• **STUDY MATERIAL**:

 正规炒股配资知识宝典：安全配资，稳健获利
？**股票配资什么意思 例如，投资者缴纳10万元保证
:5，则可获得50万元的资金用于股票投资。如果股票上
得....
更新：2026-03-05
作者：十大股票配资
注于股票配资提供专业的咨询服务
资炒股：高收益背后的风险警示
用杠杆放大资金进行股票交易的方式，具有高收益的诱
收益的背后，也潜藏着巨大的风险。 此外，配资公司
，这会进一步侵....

...

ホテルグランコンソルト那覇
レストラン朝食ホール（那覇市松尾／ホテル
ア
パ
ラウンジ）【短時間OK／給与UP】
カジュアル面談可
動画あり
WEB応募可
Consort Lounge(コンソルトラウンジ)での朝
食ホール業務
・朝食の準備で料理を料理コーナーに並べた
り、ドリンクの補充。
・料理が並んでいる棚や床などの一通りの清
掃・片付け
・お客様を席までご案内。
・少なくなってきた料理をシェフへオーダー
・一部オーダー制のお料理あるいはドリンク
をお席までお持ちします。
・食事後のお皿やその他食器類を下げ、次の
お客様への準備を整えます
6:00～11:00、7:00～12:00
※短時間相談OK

--

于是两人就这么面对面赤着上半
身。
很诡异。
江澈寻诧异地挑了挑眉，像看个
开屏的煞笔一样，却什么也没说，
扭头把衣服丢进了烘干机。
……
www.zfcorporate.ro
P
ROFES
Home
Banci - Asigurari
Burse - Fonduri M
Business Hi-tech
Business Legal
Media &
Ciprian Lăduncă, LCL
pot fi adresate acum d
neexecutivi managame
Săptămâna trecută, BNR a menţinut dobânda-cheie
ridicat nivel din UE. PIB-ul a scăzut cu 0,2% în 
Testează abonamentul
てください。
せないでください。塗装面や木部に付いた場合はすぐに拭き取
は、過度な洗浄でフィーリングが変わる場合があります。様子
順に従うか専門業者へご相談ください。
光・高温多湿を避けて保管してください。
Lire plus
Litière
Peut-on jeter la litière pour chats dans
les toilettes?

• **TASK INSTRUCTIONS**: Repeat word for word the lines above that run from the line containing "Peut-on jeter la litière pour chats dans" through the line containing "les toilettes?", both ends included, and nothing else.

• **EXERCISE SOLUTION**:
Peut-on jeter la litière pour chats dans
les toilettes?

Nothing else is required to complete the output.